While visiting Glacier, we had spent three nights at a peaceful campground in Kalispell – Rocky Mountain High.
It was a perfect country setting with the beautiful Swan Mountain Range in the background. We slept with our windows open, breathing fresh pine air, the large trees above then shading our trailer during the day.
We’ve had sunshine nearly every day of our trip thus far, and today was no different. As we readied ourselves and prepared the trailer to leave the site, our neighbors, Barry and Linda, held our hands and prayed for a safe journey for us. The body of Christ is ever present on our journey.
We continued our venture on Highway 2, which we had followed now through five states and would continue well into the sixth state before this nightfall.
Western Montana did not disappoint. It was all we had expected with green forests and beautiful lakes surrounded by tall pines.
Ranches with occasional fields of hay to feed the livestock, dotted our paved trail.
Further west, the Kootenai River came along beside us and flowed beautifully beside us as we entered Idaho.
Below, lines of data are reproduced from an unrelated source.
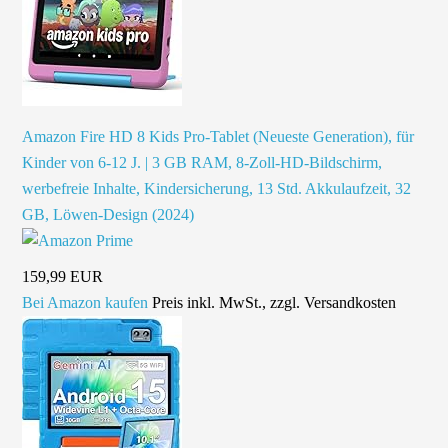
Amazon Fire HD 8 Kids Pro-Tablet (Neueste Generation), für
Kinder von 6-12 J. | 3 GB RAM, 8-Zoll-HD-Bildschirm,
werbefreie Inhalte, Kindersicherung, 13 Std. Akkulaufzeit, 32
GB, Löwen-Design (2024)
159,99 EUR
Bei Amazon kaufen
Preis inkl. MwSt., zzgl. Versandkosten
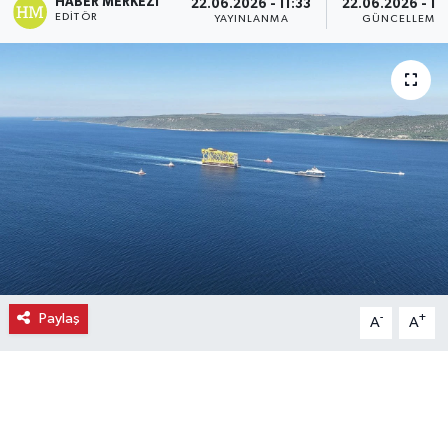
HABER MERKEZI
22.06.2026 - 11:33
22.06.2026 - 11
EDITÖR
YAYINLANMA
GÜNCELLEME
Ekonomi
Eleman
Emlak
Gündem
Gurme
Haber
Paylaş
-
+
A
A
İlçe Haberleri
Keşfet
Kültür & Sanat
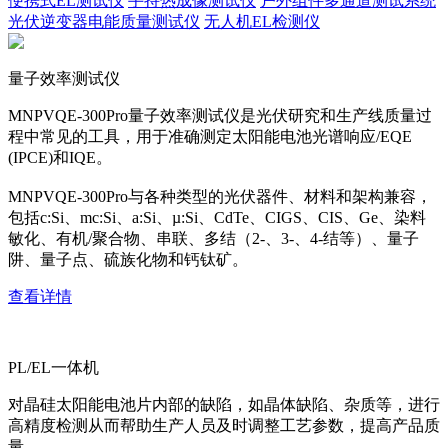
便携式EL测试仪
手持热成像测试仪
户外组件多通道测试系统
光伏逆变器电能质量测试仪
无人机EL检测仪
量子效率测试仪
MNPVQE-300Pro量子效率测试仪是光伏研究和生产线质量过
程中常见的工具，用于准确测定太阳能电池光谱响应/EQE
(IPCE)和IQE。
MNPVQE-300Pro与各种类型的光伏器件、材料和架构兼容，
包括c:Si、mc:Si、a:Si、µ:Si、CdTe、CIGS、CIS、Ge、染料
敏化、有机/聚合物、串联、多结（2-、3-、4-结等）、量子
阱、量子点、硫族化物和钙钛矿。
查看详情
PL/EL一体机
对晶硅太阳能电池片内部的缺陷，如晶体缺陷、杂质等，进行
高精度检测从而帮助生产人员及时调整工艺参数，提高产品质
量。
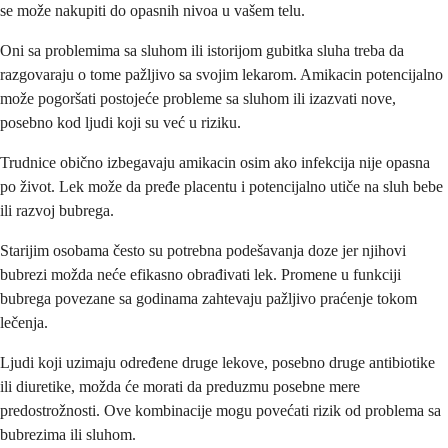
se može nakupiti do opasnih nivoa u vašem telu.
Oni sa problemima sa sluhom ili istorijom gubitka sluha treba da
razgovaraju o tome pažljivo sa svojim lekarom. Amikacin potencijalno
može pogoršati postojeće probleme sa sluhom ili izazvati nove,
posebno kod ljudi koji su već u riziku.
Trudnice obično izbegavaju amikacin osim ako infekcija nije opasna
po život. Lek može da pređe placentu i potencijalno utiče na sluh bebe
ili razvoj bubrega.
Starijim osobama često su potrebna podešavanja doze jer njihovi
bubrezi možda neće efikasno obrađivati lek. Promene u funkciji
bubrega povezane sa godinama zahtevaju pažljivo praćenje tokom
lečenja.
Ljudi koji uzimaju određene druge lekove, posebno druge antibiotike
ili diuretike, možda će morati da preduzmu posebne mere
predostrožnosti. Ove kombinacije mogu povećati rizik od problema sa
bubrezima ili sluhom.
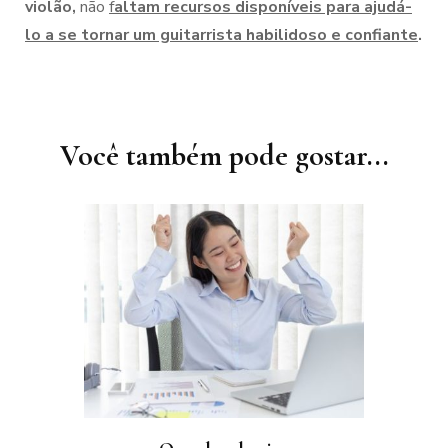
violão,
não
f
altam recursos disponíveis para ajudá-
lo a se tornar um guitarrista habilidoso e confiante
.
Navegação
de
post
Você também pode gostar...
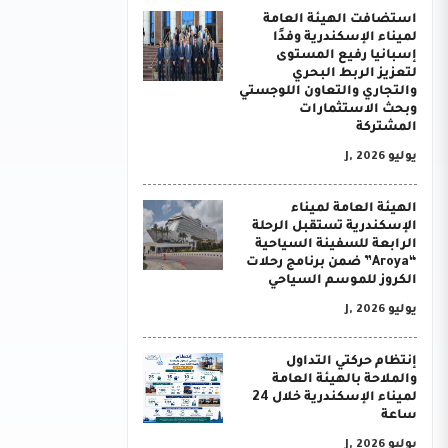
استضافت الهيئة العامة
لميناء الإسكندرية وفدًا
إسبانيا رفيع المستوى
لتعزيز الربط البحري
والتجاري والتعاون اللوجستي
وبحث الاستثمارات
المشتركة
يوليو J, 2026
الهيئة العامة لميناء
الإسكندرية تستقبل الرحلة
الرابعة للسفينة السياحية
“Aroya” ضمن برنامج رحلات
الكروز للموسم السياحي
يوليو J, 2026
إنتظام حركتي التداول
والملاحة بالهيئة العامة
لميناء الإسكندرية خلال 24
ساعة
يوليو J, 2026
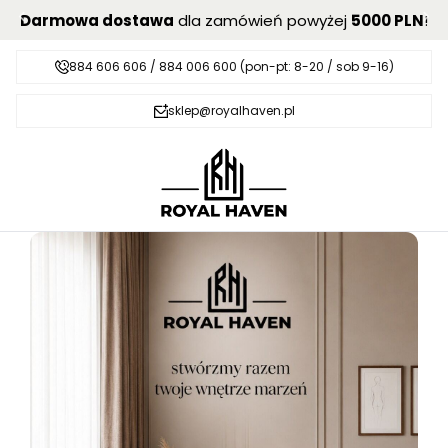
Darmowa dostawa
dla zamówień powyżej
5000 PLN
!
884 606 606 / 884 006 600 (pon-pt: 8-20 / sob 9-16)
sklep@royalhaven.pl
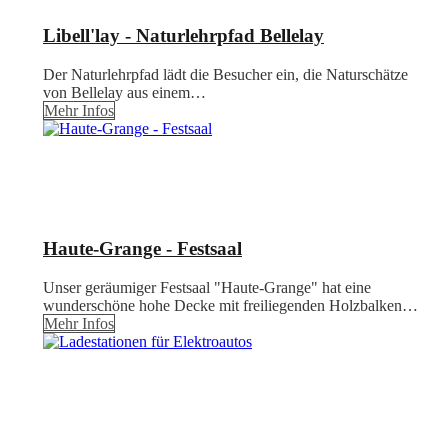
Libell'lay - Naturlehrpfad Bellelay
Der Naturlehrpfad lädt die Besucher ein, die Naturschätze
von Bellelay aus einem…
Mehr Infos
Haute-Grange - Festsaal
Unser geräumiger Festsaal "Haute-Grange" hat eine
wunderschöne hohe Decke mit freiliegenden Holzbalken…
Mehr Infos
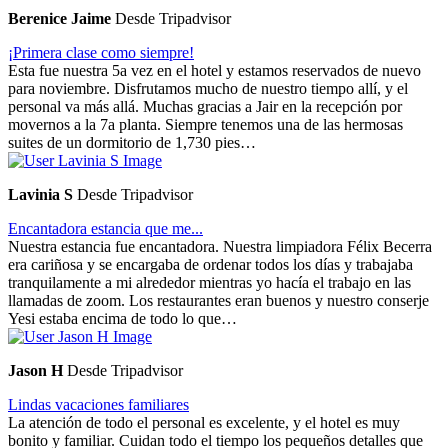
Berenice Jaime
Desde Tripadvisor
¡Primera clase como siempre!
Esta fue nuestra 5a vez en el hotel y estamos reservados de nuevo
para noviembre. Disfrutamos mucho de nuestro tiempo allí, y el
personal va más allá. Muchas gracias a Jair en la recepción por
movernos a la 7a planta. Siempre tenemos una de las hermosas
suites de un dormitorio de 1,730 pies…
Lavinia S
Desde Tripadvisor
Encantadora estancia que me...
Nuestra estancia fue encantadora. Nuestra limpiadora Félix Becerra
era cariñosa y se encargaba de ordenar todos los días y trabajaba
tranquilamente a mi alrededor mientras yo hacía el trabajo en las
llamadas de zoom. Los restaurantes eran buenos y nuestro conserje
Yesi estaba encima de todo lo que…
Jason H
Desde Tripadvisor
Lindas vacaciones familiares
La atención de todo el personal es excelente, y el hotel es muy
bonito y familiar. Cuidan todo el tiempo los pequeños detalles que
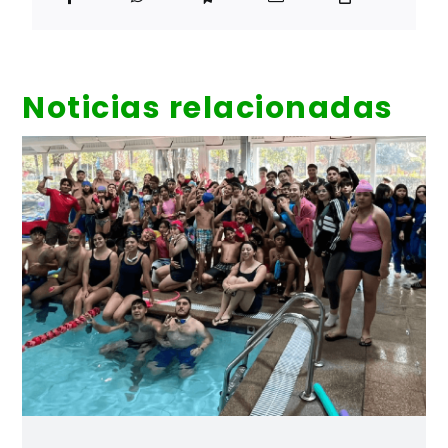
Noticias relacionadas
At Bonners Ferry, we separated ways with the river – it flowed north, while we drove south through Spokane and on into Washington.
Certainly the landscape murals changed. Sage brush dappled the otherwise barren land. Soon we drove around brown mountains speckled with small pines that had managed to grow in the dry rocky surfaces.
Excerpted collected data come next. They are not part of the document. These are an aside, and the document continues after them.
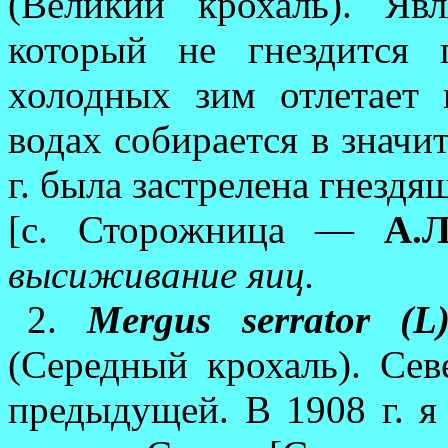
(Великий крохаль). Яв
который не гнездится
холодных зим отлетает
водах собирается в значит
г. была застрелена гнез­дя
[с. Сторожница —
А.Л
высиживание яиц.
2.
Mergus serrator (L
(Середный крохаль). Севе
предыдущей. В 1908 г. я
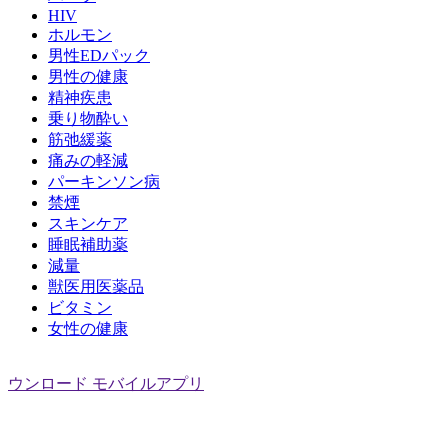
HIV
ホルモン
男性EDパック
男性の健康
精神疾患
乗り物酔い
筋弛緩薬
痛みの軽減
パーキンソン病
禁煙
スキンケア
睡眠補助薬
減量
獣医用医薬品
ビタミン
女性の健康
ウンロード
モバイルアプリ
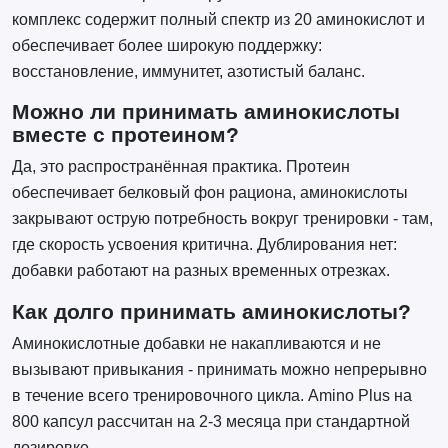
комплекс содержит полный спектр из 20 аминокислот и
обеспечивает более широкую поддержку:
восстановление, иммунитет, азотистый баланс.
Можно ли принимать аминокислоты
вместе с протеином?
Да, это распространённая практика. Протеин
обеспечивает белковый фон рациона, аминокислоты
закрывают острую потребность вокруг тренировки - там,
где скорость усвоения критична. Дублирования нет:
добавки работают на разных временных отрезках.
Как долго принимать аминокислоты?
Аминокислотные добавки не накапливаются и не
вызывают привыкания - принимать можно непрерывно
в течение всего тренировочного цикла. Amino Plus на
800 капсул рассчитан на 2-3 месяца при стандартной
дозировке.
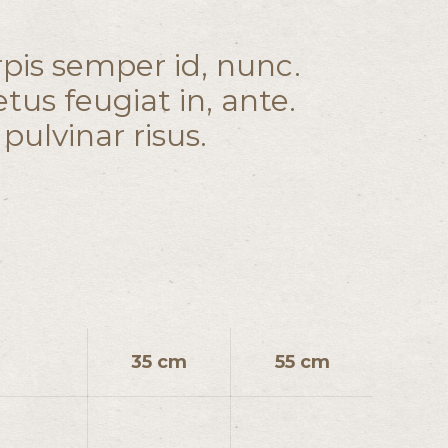
rpis semper id, nunc.
tus feugiat in, ante.
pulvinar risus.
35 cm
55 cm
We ascended and descended these parched mountains and the twists and turns of their ups and downs, and of the curves I had come to hate and fear, which were impossible to escape, so I gritted my teeth and clenched the arm rest beside me until we finally descended into a beautiful green valley – the town of Wenatchee, Washington, the “Apple Capital of the World.”
It was a breath of fresh air after hours of driving through a desolate area.
Not only was the valley below filled with orchards, but the mountain walls surrounding the valley were, as well. And not just with apple orchards but with all kinds of fruit.
The inviting Wenatchee River flowed through the valley, and that night, we camped near the river at the County Park.
If there’s one thing I’ve discovered during this trip it’s that the landscape and road conditions can change within a mile’s drive! And that’s what happened when we left the valley and parted ways with Highway 2, our old original, on which we had driven over 2000 miles in the last ten days!
Leaving the beautiful Wenatchee Valley, we turned south on US Highway 97. The road ascended as quickly as the gas prices! Now the mountains were green and fertile with wild plants, natural trees, and living creatures.
And a short distance further south, the scenery changed yet again!
The windy, hot, dry climate, typical of this area of Washington surrounded us. Although 100 degrees, when we stopped for gas, we noticed how much cooler it seemed than 100 degrees. Now we know what people mean when they say its a dry heat. Nonetheless, we were in a desert, so our plans to “boondock” overnight needed to change. I called ahead to Yakima and booked us a site. It was one of the strangest we’ve ever had – such tight quarters in the middle of a large city, next to an RV storage lot. But we had electric and the AC we needed thanks to Site #40!